Illuminating the future
China Daily, May 5, 2014 Adjust font size:
Qumahe Primary School lacked sufficient electricity until the nonprofit organization StepUp! donated three solar panels in July 2013. The remote school's principal says the light after dark "has given the children a second pair of eyes". [Photo by Erik Nilsson / China Daily] |
Previously, Qumahe's primary school used candles or small solar lamps.
More than 180 students ages 6 to 15 would crowd around these faint lights, headmaster Youngdingqupai explains.
The community is too secluded to connect to the fossil-fuel power grid. So all electricity must come from solar.
Solar panels are also suitable for roving herders.
Two-thirds of the heads of nomadic households surveyed by the World Bank can't read, but two-thirds of those with access to electricity can.
The government donated a panel to the school three years ago. But it could only power the class bell and announcement system.

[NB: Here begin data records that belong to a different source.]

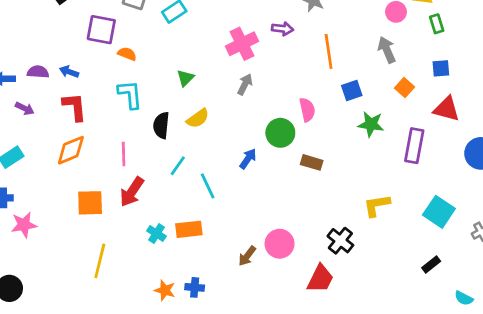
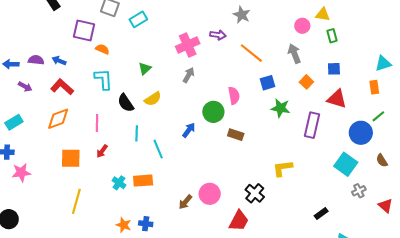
orange line: (329, 51) -> (251, 53), turned -45
red L-shape: (75, 107) -> (62, 87), turned -45
black semicircle: (161, 125) -> (126, 103), turned -42
cyan line: (178, 166) -> (137, 133), turned -35
red arrow: (132, 192) -> (102, 151), size x0.6
cyan square: (439, 212) -> (346, 164), moved

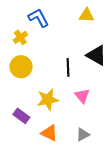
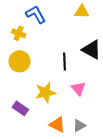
yellow cross: (20, 37) -> (19, 33), turned -32
orange triangle: (49, 133) -> (57, 124), moved

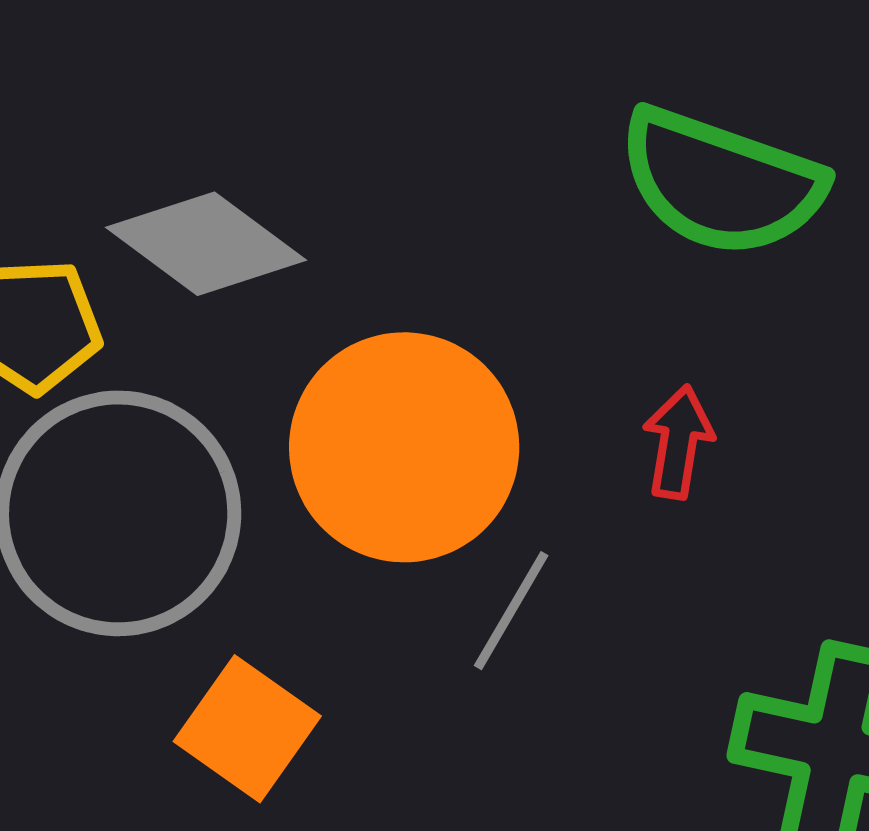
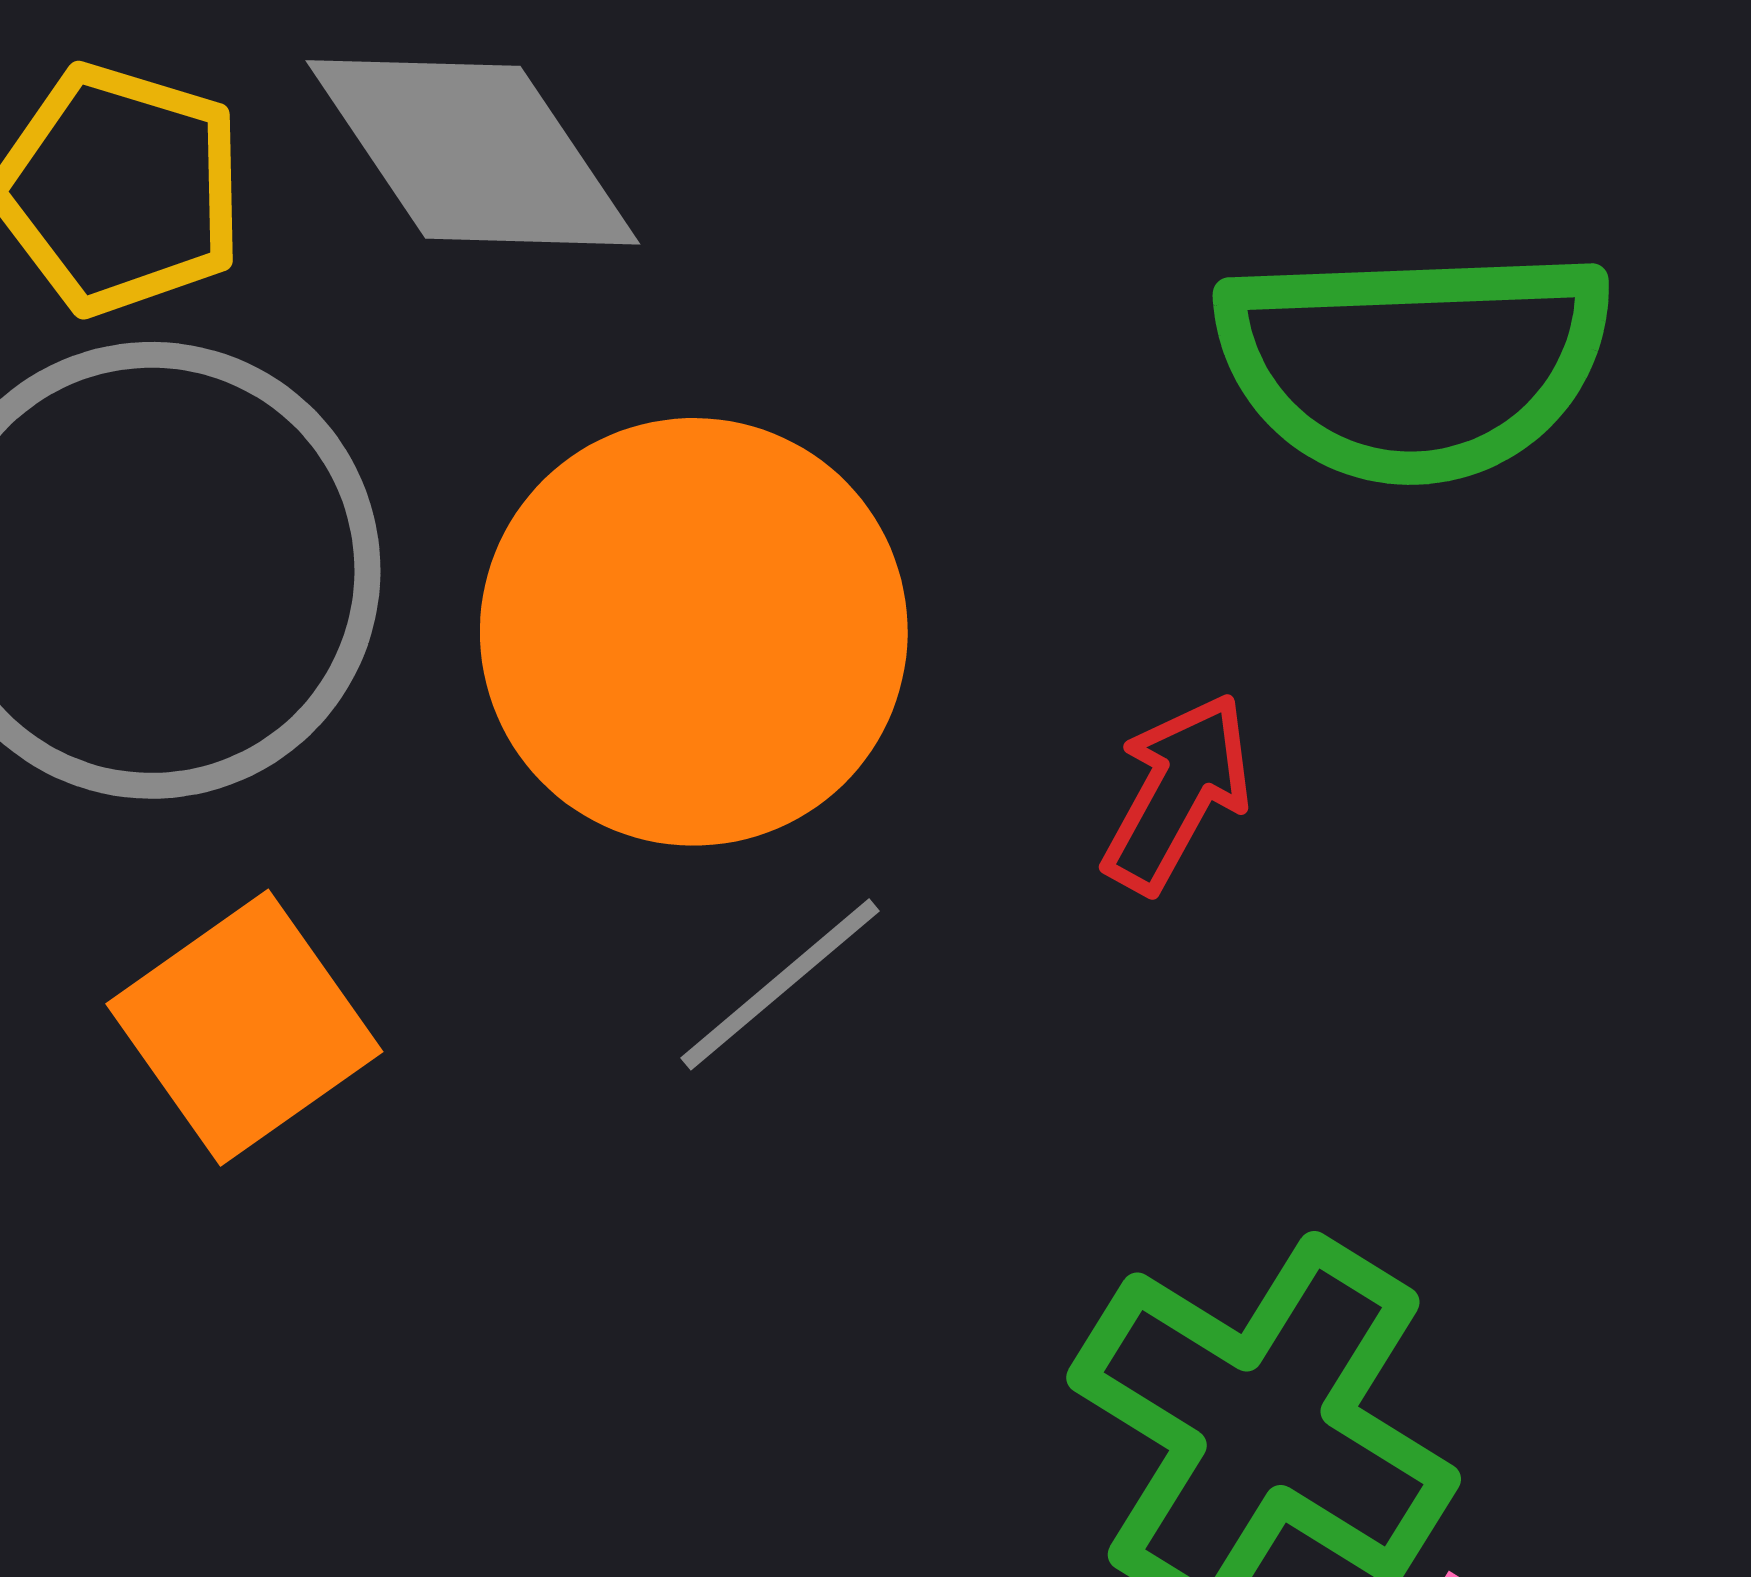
green semicircle: (721, 182) -> (1414, 364), turned -41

More than 70 percent of school buildings were without electricity until last summer.
The neighboring government office has a solar farm and shares two panels with the school, bringing occasional power to about a third of the buildings. But the campus only gets one hour of electricity from the system and less if the government has an event.
"Students had no electricity after 8 pm to 8:40 pm throughout the year," Youngdingqupai says.
"If the government uses more, we get less. If it uses a lot, we had to wait days for the batteries to recharge."
And the school had to pay for power before it got its own panels.
"We're running a debt," Youngdingqupai says. "We haven't paid a dime on it."
But lights aren't the only improvements the solar system donated by StepUp! has brought.
"We've had fridges and dishwashers for a while," Youngdingqupai says. "But they sat in boxes in the corner of the canteen because we didn't have power."
Inspectors deemed the canteen dangerous following the 2010 magnitude-7 quake.
"Meat and dairy are crucial to us nomads," Youngdingqupai says.
"They require refrigeration."
That said, an average altitude of 4,500 meters means it snows 10 months a year, making natural refrigeration an alternative most of the time.
"Our community becomes a freezer in winter," Youngdingqupai says.